Nick Didkovsky

is a guitarist, composer, and computer music programmer. In 1983, he founded the avant-rock septet Doctor Nerve. He presently resides in New York City, where he composes for Doctor Nerve and other ensembles, programs music software, and teaches Java Music Systems composition at NYU.

Didkovsky’s work with Doctor Nerve joins the furious energy of rock with intricate composition, some of which finds its origins in rich software systems of his own design. His non-didactic approach to combining human and machine creativity is his unique fingerprint in a musical world that pushes the boundaries of rock music, algorithmic composition, and contemporary classical formal systems.

Doctor Nerve has been collaborating with The Sirius String Quartet on Didkovsky’s new work for the expanded ensemble, entitled Ereia. Ereia was commissioned with support from the Jerome Foundation, The American Composers Forum, Harvestworks, and the Mary Flagler Cary Charitable Trust. The three-movement piece premiered at the FIMAV Festival in Victoriaville, Quebec, on May 19, 1997. Ereia enjoyed its New York premiere at The Kitchen on January 10, 1998. The Aaron Copland Foundation supported the recording of Ereia with a production grant, giving rise to a new CD which was released on Cuneiform Records in May 2000. Also in early 2000, Nick Didkovsky and Sirius filmed a live performance excerpt of Ereia for the NBC series "Law and Order, Special Victims Unit."
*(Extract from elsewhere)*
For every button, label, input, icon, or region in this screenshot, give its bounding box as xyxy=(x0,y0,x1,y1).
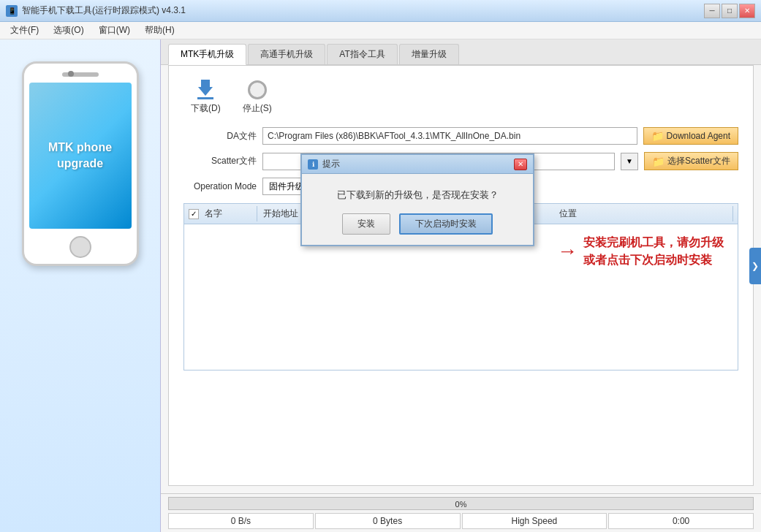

Didkovsky is a member of the Fred Frith Guitar Quartet, which recently released its second CD, called Upbeat (Ambiances Magnetique). The band tours extensively, and has performed in festivals and venues all over the world. Didkovsky has contributed twelve compositions, including Black Iris (released on Binky Boy, see below), To Laugh Uncleanly at the Nurse (Upbeat), and She Closes Her Sister With Heavy Bones (Ayaya Moses, CD).

Didkovsky’s recording residency at Harvestworks/Studio PASS culminated in a collection of new works for electric guitar. The recordings were released on a CD entitled Binky Boy, and was released on Didkovsky’s own Punos Music label.

Compositions include Amalia’s Secret, for the Bang On A Can All-Stars (SONY Classical), and a duo for All-Stars’ cellist Maya Beiser and percussionist Steve Schick. The latter work, entitled Caught By The Sky With Wire, was broadcast live from The Kitchen on John Schaeffer’s "New Sounds Live" radio program in 1997. In 1998/99, New works were commissioned by choreographers Carrie Hanson (Dance Theatre Mannheim), Sara Hook (Alvin Ailey School), and John Malashock (Malashock Dance Company).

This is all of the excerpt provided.